Wagenhofer will Mut machen
Einige Besucher wollten eine Antwort zu aufgezeigten Problemen, andere interessierten sich für die Beweggründe des Filmemachers. „Das Drama der Gesellschaft ist, dass es keinen gemeinsamen Fokus gibt”, so Wagenhofer der frei nach Qualtinger zitierte: „Wir wissen zwar nicht, wohin wir gehen, dafür sind wir schneller dort”.

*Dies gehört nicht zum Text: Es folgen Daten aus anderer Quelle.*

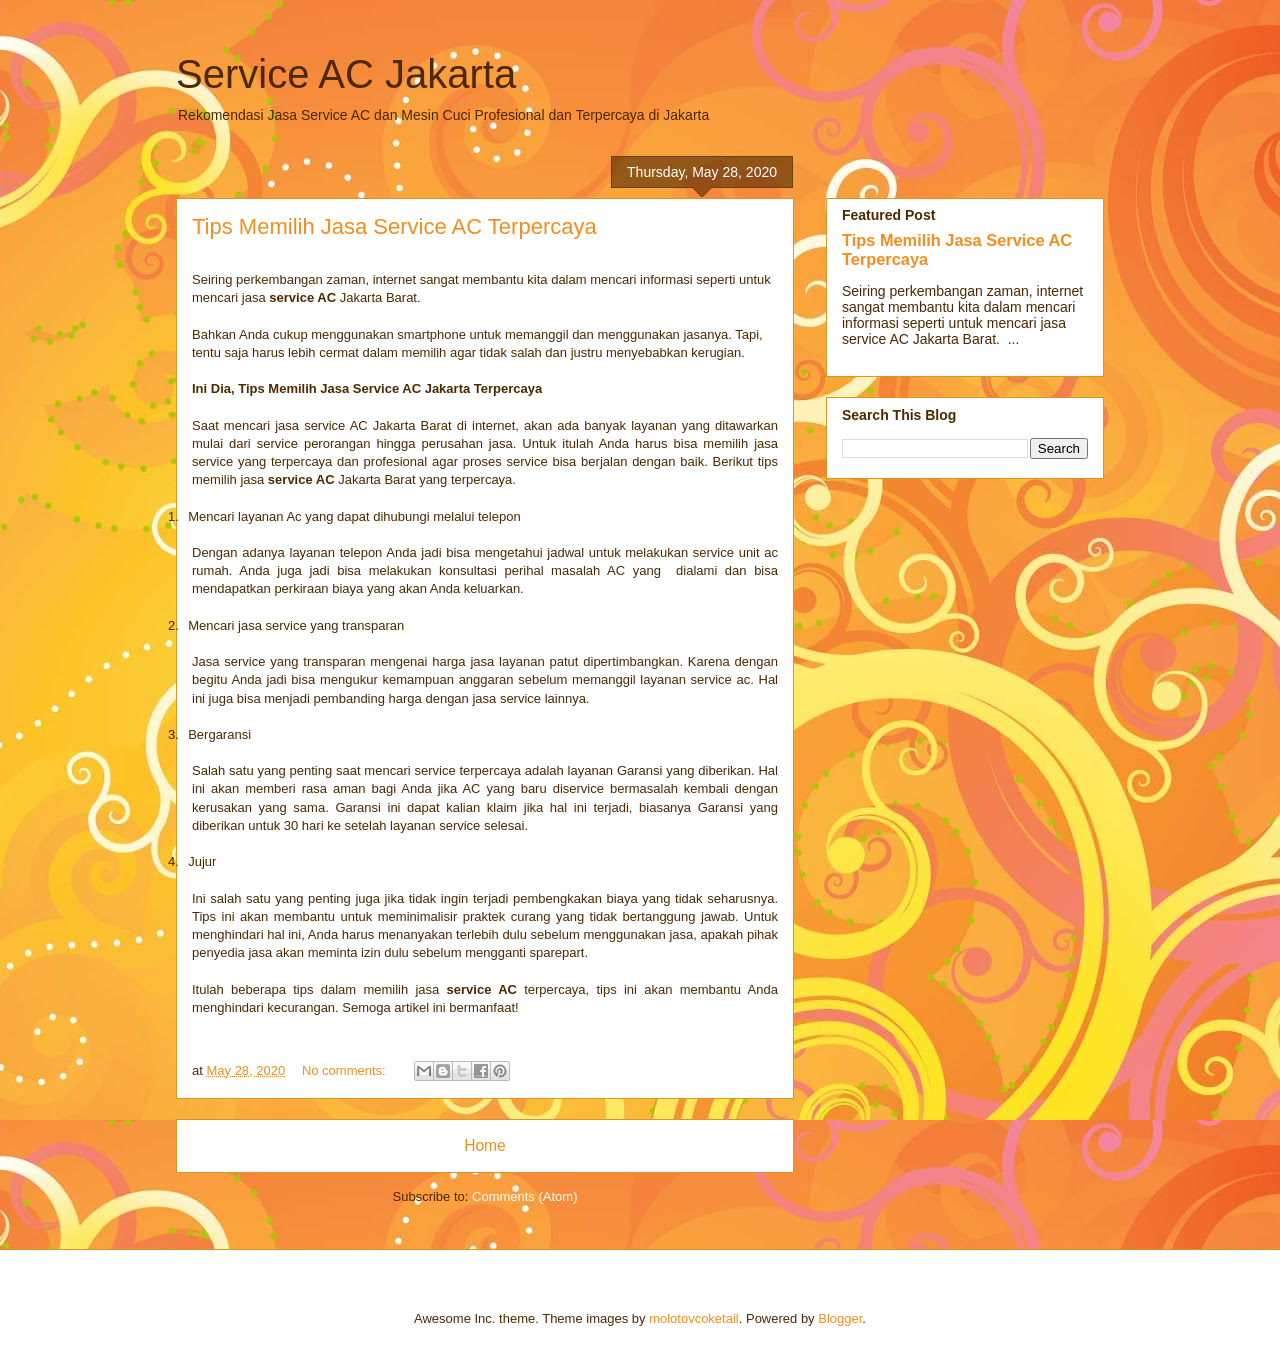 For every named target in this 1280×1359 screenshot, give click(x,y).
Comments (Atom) (524, 1196)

Alphabet sei der Filmtitel, weil wir eine neue Sprache und neue Begriffe brauchen: Anstelle von Erziehung soll Beziehung stehen und wenn von „feindlicher Übernahme” einer Firma die Rede sei, so stamme das Vokabular aus der Kriegsführung, resümierte Wagenhofer. Der Regisseur erklärte, dass Alphabet kein Film über Schule oder über Bildung sei, es gehe ihm um die Haltung, die dahinter steht und um die Modelle der Vermittlung. „Kinder werden mit ihren Talenten geboren und ihre Kreativität soll nicht durch Bevormundung und Leistungsdruck zerstört werden”, sagte er. Mit dem Film wolle er jedem Einzelnen Mut machen, unkonventionell zu denken, den ersten Schritt zu machen und daran zu glauben, dass die Lösung von Problemen wir selbst sind.
Tipp: Das Buch zum Film
alphabet – Angst oder Liebe
Schülerinnen der Handelsschule zum Film:
Pia Amann
Ich habe verstanden, was der Filmemacher vermitteln will und es ist gut, dass der Film zum Denken anregt. Andererseits frage ich mich, wie das gehen soll, aus seinem Umfeld total auszubrechen. Was die Schule und das Lernen betrifft, werde ich von meinen Eltern voll unterstützt. Sie nehmen Rücksicht und machen keinen zusätzlichen Druck. Ich möchte im Sozialbereich arbeiten.
Marina Sorger
Der Film ist gut und zeigt Probleme auf. Aber Schule heißt nun einmal Druck für die Schüler, aber auch für die Lehrer. Der Stoff und die Prüfungen müssen bewältigt werden nach dem Motto: „Friss oder stirb”. Als Beruf für mich stelle ich mir Immobilienmaklerin vor.
Deborah Blum
Der Film hat mir gefallen aber ich bin der Meinung, dass man als Einzelner nichts ändern kann, sondern gemeinsam nach guten Lösungen für die Zukunft suchen soll. Nach der Schule möchte ich eine Ausbildung im sozialen Bereich machen.
Merima Suceska
Ich finde den Film lehrreich. Er zeigt auf, was schief läuft aber man sieht auch gute Beispiele. Das Problem ist, dass sich viele Menschen alles gefallen lassen und sich nicht wehren können. Ich möchte nach der Schule im Büro oder auf der Bank arbeiten.